EnterpriseBench: CoreCraft Benchmark Reveals Frontier AI Agents Struggle in Complex Enterprise Scenarios
Key Takeaways
- ▸Frontier AI models (GPT-5.2, Claude Opus 4.6) solve only 30-40% of realistic enterprise tasks in the CoreCraft benchmark, with more than half of problems remaining unsolved even at maximum reasoning effort
- ▸CoreCraft simulates a complex enterprise environment with 2,500+ entities, 23 tools, and 14 entity types, forcing agents to actively discover information rather than receiving it in context
- ▸Current AI agents frequently fail in dangerous ways including processing hallucinated refunds, entering infinite loops, and leaking PII into wrong channels
Summary
Workforce has introduced EnterpriseBench, a new suite of reinforcement learning environment benchmarks designed to test AI agents beyond conversational tasks and measure their ability to function in realistic enterprise settings. The first release, CoreCraft, simulates a high-growth e-commerce hardware startup with over 2,500 interconnected entities, 14 entity types, and 23 tools that agents must navigate to complete complex customer support tasks.
The benchmark reveals significant limitations in current frontier AI models. Even the most advanced systems like GPT-5.2 and Claude Opus 4.6 struggle dramatically, solving only around 30% of CoreCraft tasks at standard settings, with GPT-5.2 at maximum reasoning effort barely exceeding 40% success rate. Models frequently failed in concerning ways, including processing hallucinatory refunds, entering infinite logic loops, and accidentally leaking personally identifiable information.

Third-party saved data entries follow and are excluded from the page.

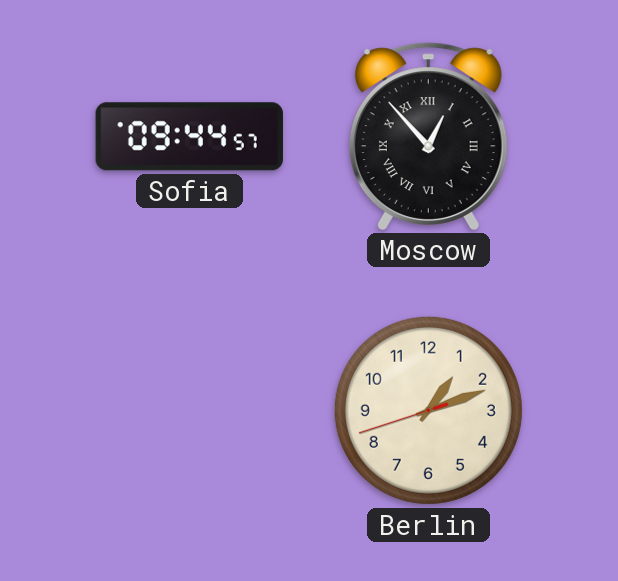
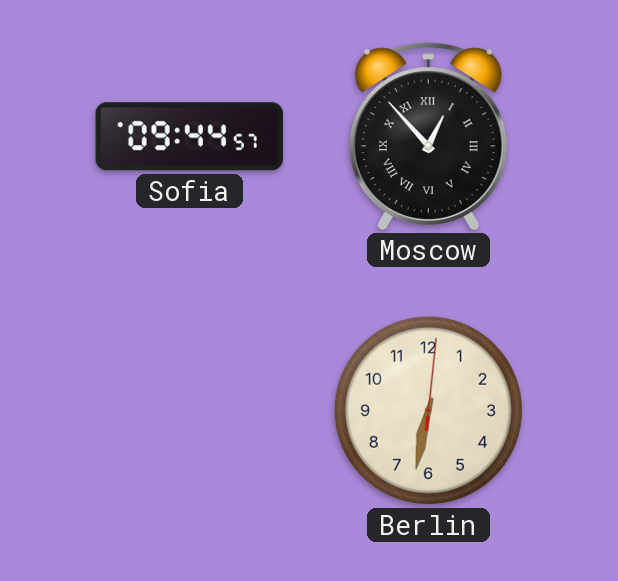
Berlin: 1:11 -> 6:32
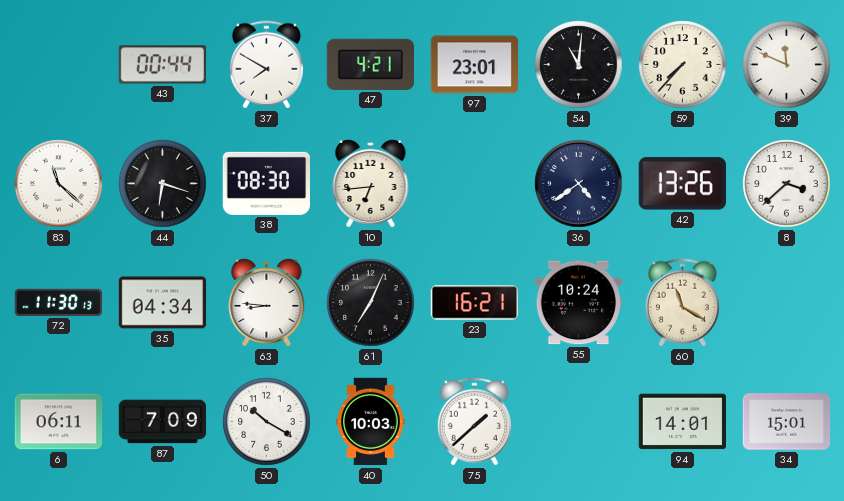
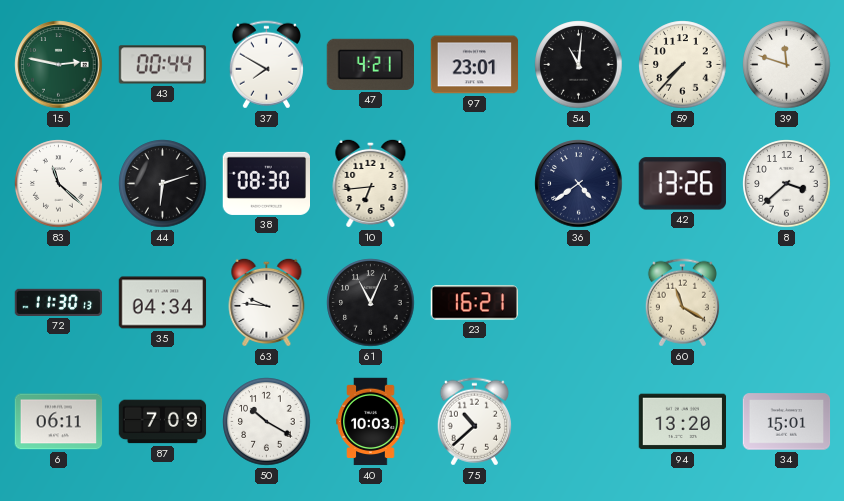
15: none -> 2:47
39: 11:49 -> 11:48
44: 6:18 -> 6:12
63: 8:46 -> 9:46
61: 7:04 -> 11:04
55: 10:24 -> none
75: 1:38 -> 10:38
94: 14:01 -> 13:20
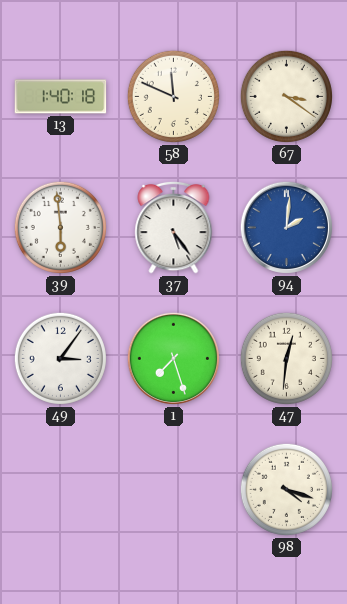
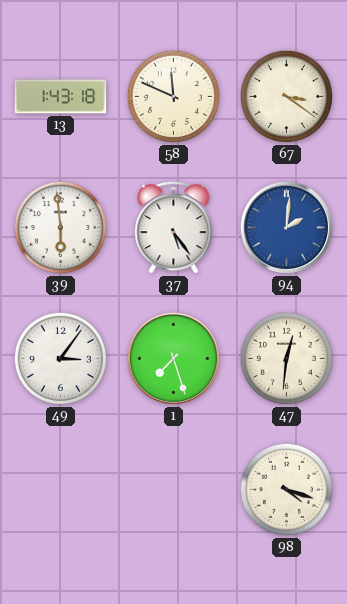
13: 1:40 -> 1:43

Unlike traditional benchmarks that provide all necessary context upfront or operate on static datasets, CoreCraft forces agents to actively discover information from messy databases, maintain persistence through errors, and adhere to strict enterprise policies. The environment includes Slack messages, incomplete records, customer histories, and various enterprise tools that must be used correctly and in proper sequence. However, the research shows that training on CoreCraft data significantly improves agentic reasoning capabilities, boosting performance on both in-distribution tasks and external benchmarks, suggesting a path forward for developing more capable enterprise AI agents.

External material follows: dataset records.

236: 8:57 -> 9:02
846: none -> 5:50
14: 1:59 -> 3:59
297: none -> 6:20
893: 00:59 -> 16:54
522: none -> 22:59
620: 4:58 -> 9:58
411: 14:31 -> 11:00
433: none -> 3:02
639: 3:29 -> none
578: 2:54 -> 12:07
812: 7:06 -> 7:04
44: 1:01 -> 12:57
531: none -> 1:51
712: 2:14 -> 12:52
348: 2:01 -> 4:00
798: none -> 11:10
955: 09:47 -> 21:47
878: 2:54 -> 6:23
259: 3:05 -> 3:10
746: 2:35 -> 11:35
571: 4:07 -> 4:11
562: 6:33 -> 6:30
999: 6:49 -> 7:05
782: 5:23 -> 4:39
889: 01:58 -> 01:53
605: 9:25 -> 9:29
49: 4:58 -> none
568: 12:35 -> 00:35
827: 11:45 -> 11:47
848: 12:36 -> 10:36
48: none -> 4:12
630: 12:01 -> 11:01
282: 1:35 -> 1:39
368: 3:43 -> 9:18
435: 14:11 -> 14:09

- Training on CoreCraft data significantly improves agentic reasoning and performance on both internal tasks and external benchmarks, suggesting potential for improvement
Editorial Opinion
EnterpriseBench: CoreCraft represents a critical reality check for the AI agent industry. While vendors increasingly promise AI systems that can autonomously handle complex business operations, this benchmark reveals that even the most advanced frontier models are nowhere near ready for unsupervised enterprise deployment. The fact that GPT-5.2 at maximum reasoning effort solves less than half of realistic customer support scenarios—and does so while occasionally hallucinating refunds or leaking sensitive data—should give pause to any organization considering deploying AI agents in production without extensive human oversight. This benchmark arrives at a crucial moment when the gap between marketing promises and actual capabilities threatens to undermine trust in practical AI applications.